- Born: Jeanette Henriëtte Marcus 9 June 1891 Amsterdam, Netherlands
- Died: 2 November 1993 (aged 102) Heemstede, Netherlands
- Other names: Henriëtte Pointl
- Known for: Painting
- Spouse: C. Pointl

= Henriëtte Marcus =

Dutch artist

Jeanette Henriëtte Marcus (1891-1993) was a Dutch artist.

==Biography==
Marcus was born on 9 June 1891 in Amsterdam. She studied in Amsterdam at the Dagtekenschool voor Kunstambachten (Day drawing school for crafts), the Rijksnormaalschool voor Teekenonderwijzers (National Normal School for Drawing Teachers), and the Rijksakademie van beeldende kunsten (State Academy of Fine Arts).
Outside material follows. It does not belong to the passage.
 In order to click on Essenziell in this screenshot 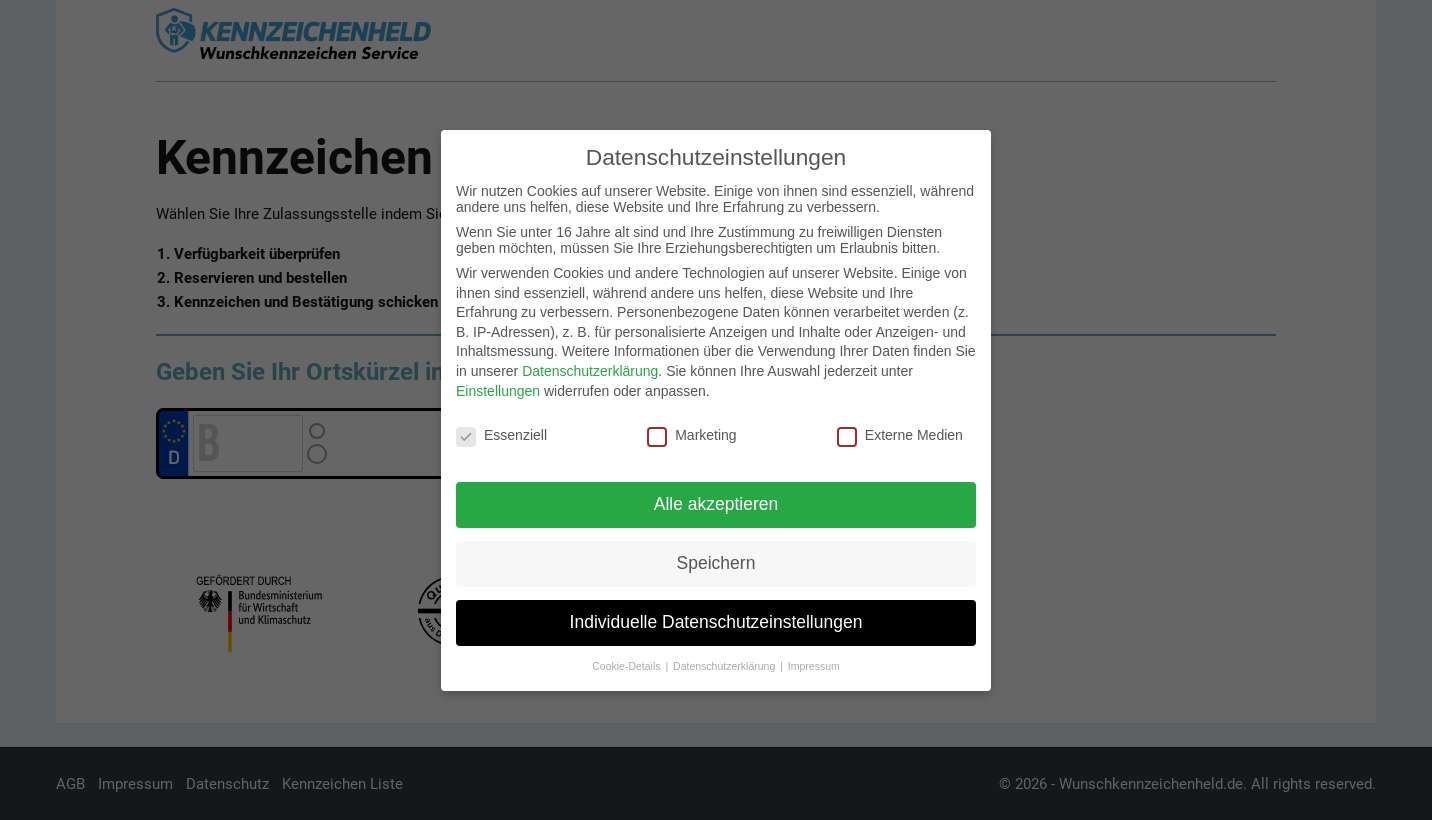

Her teachers included Carel Lodewijk Dake sr., Antoon Derkinderen, and Nicolaas van der Waay. Her work was included in the 1939 exhibition and sale Onze Kunst van Heden (Our Art of Today) at the Rijksmuseum in Amsterdam. She was a member of the Kunst zij ons doel in Haarlem. Marcus died on 2 November 1993 in Heemstede at the age of 102.